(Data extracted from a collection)
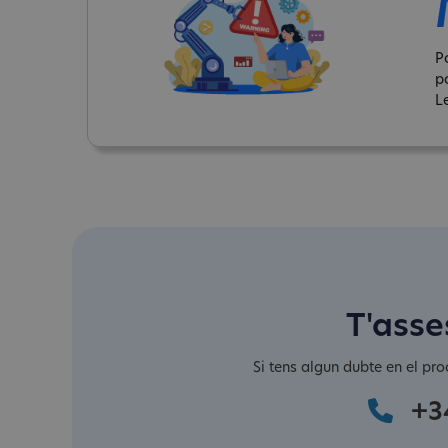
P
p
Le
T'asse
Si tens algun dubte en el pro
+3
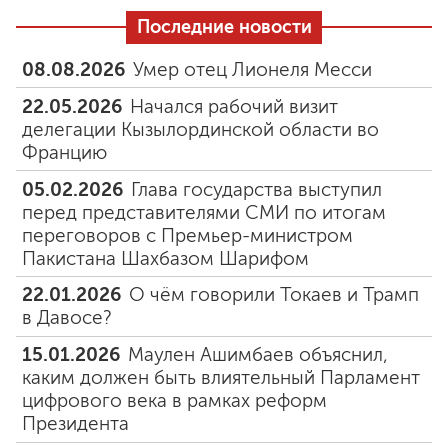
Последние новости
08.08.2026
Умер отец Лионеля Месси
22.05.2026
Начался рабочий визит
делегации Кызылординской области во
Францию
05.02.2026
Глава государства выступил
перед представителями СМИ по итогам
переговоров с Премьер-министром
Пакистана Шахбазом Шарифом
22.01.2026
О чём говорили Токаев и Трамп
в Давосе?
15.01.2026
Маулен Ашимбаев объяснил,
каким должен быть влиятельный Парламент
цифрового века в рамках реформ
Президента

**PROBLEM DESCRIPTION**
Set down a word-for-word copy of the records, dropping any picture.

**SOLVED EXERCISE**
P
p
Le
T'asse
Si tens algun dubte en el pro
+3
Последние новости
08.08.2026
Умер отец Лионеля Месси
22.05.2026
Начался рабочий визит
делегации Кызылординской области во
Францию
05.02.2026
Глава государства выступил
перед представителями СМИ по итогам
переговоров с Премьер-министром
Пакистана Шахбазом Шарифом
22.01.2026
О чём говорили Токаев и Трамп
в Давосе?
15.01.2026
Маулен Ашимбаев объяснил,
каким должен быть влиятельный Парламент
цифрового века в рамках реформ
Президента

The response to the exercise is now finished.